The CCDH analyzed a series of tweets from early 2022 to February 28, 2023. In March, it released a report analyzing over 1.7 million tweets collected using a data-scraping tool and Twitter’s search function , noting that tweets mentioning the grooming narrative are up 119% since Musk acquired it.

According to the report, this refers to “the false and hateful lie” that the LGBTQ+ community is raising children. The CCDH report found that a small number of popular Twitter accounts, such as Libs of TikTok and Gays Against Groomers, are “pushing the hateful ‘grooming’ narrative online”.
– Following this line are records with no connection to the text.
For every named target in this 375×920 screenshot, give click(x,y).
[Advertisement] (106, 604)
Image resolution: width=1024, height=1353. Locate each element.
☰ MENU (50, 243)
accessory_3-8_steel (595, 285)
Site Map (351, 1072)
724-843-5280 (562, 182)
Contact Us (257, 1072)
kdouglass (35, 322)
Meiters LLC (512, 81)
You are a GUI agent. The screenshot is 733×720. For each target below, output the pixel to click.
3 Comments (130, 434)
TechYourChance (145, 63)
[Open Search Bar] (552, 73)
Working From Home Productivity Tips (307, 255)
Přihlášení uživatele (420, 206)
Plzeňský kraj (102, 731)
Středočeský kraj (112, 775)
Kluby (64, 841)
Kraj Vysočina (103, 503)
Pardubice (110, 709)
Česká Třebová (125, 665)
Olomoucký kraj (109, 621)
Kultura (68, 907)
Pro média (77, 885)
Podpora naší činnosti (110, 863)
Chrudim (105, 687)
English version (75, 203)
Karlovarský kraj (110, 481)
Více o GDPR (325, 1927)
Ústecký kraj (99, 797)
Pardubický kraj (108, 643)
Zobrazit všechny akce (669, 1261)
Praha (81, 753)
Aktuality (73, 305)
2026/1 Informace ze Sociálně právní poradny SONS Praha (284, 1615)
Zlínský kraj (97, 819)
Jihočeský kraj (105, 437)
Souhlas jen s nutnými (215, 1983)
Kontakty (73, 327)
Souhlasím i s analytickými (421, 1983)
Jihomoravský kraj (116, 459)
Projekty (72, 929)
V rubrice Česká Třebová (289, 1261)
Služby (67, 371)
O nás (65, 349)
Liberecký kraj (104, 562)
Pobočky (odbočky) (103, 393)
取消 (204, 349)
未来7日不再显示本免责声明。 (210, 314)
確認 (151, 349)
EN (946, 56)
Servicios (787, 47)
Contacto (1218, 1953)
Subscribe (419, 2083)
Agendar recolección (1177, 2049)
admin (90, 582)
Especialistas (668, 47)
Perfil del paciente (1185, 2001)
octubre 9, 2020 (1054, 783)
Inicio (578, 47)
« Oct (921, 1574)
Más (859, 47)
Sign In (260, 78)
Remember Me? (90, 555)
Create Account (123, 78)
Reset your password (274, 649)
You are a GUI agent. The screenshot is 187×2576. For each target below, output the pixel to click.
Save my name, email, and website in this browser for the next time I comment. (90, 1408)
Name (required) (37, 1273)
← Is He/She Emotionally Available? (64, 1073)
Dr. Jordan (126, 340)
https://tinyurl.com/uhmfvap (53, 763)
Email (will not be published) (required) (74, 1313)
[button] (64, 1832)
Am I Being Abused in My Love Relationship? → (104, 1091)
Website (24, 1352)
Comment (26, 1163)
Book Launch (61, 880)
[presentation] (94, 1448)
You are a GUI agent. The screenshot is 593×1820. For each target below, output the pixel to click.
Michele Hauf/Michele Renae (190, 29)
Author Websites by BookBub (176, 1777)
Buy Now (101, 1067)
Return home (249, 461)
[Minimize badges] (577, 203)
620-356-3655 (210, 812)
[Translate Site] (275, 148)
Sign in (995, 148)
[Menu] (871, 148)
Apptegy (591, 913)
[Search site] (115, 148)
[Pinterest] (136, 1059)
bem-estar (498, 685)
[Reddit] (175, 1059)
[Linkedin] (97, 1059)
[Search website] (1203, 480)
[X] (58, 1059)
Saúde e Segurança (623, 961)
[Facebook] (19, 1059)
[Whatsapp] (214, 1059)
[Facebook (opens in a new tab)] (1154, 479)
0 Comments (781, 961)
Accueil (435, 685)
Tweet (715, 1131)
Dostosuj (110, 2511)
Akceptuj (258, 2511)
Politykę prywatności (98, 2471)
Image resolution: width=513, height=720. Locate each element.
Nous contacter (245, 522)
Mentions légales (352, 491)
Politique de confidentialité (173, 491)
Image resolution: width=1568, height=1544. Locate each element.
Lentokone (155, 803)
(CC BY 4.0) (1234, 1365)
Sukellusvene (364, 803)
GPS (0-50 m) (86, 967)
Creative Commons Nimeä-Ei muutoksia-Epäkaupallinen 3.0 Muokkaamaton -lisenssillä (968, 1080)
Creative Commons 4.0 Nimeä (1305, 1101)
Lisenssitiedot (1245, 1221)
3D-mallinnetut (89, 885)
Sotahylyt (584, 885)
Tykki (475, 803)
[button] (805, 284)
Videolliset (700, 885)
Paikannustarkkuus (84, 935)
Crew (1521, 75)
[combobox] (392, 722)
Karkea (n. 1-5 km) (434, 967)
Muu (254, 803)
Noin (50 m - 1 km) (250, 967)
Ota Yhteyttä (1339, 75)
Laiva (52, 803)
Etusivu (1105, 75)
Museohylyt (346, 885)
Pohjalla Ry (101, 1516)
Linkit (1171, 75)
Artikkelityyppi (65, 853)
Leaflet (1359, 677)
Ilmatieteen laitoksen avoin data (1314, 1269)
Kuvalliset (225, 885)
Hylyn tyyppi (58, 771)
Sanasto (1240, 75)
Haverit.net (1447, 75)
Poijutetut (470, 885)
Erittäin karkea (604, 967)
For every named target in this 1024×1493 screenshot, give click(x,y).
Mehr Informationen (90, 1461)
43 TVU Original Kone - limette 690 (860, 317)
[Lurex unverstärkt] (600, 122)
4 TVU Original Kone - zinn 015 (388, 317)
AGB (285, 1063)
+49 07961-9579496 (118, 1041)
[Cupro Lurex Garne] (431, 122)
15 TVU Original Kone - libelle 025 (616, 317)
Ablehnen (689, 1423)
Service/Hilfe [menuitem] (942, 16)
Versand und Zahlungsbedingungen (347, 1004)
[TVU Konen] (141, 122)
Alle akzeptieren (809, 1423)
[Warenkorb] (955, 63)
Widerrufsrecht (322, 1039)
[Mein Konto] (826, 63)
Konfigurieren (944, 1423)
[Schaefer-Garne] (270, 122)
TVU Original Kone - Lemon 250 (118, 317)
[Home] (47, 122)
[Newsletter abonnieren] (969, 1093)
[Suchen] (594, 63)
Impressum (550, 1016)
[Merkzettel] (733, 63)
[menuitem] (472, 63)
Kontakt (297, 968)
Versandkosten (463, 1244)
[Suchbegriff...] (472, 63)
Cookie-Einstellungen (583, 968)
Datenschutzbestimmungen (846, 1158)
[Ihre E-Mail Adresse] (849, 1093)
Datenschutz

The Simon Wiesenthal Center, a Jewish human rights group, continues to find anti-Semitic posts on Twitter. The group recently conducted their 2023 study on digital terrorism and hate on social platforms, giving Twitter a D- grade, putting it on par with Russia’s UK and the worst in the world for major social networks.

Rabbi Abraham Cooper, associate dean and head of the center’s global agenda for social action, urged Musk to meet with him to discuss the rise of hate speech on Twitter. He said he hasn’t received a reply yet.

“You really need to look at it,” Cooper said. If it doesn’t, lawmakers are urged to “do something about it,” he said.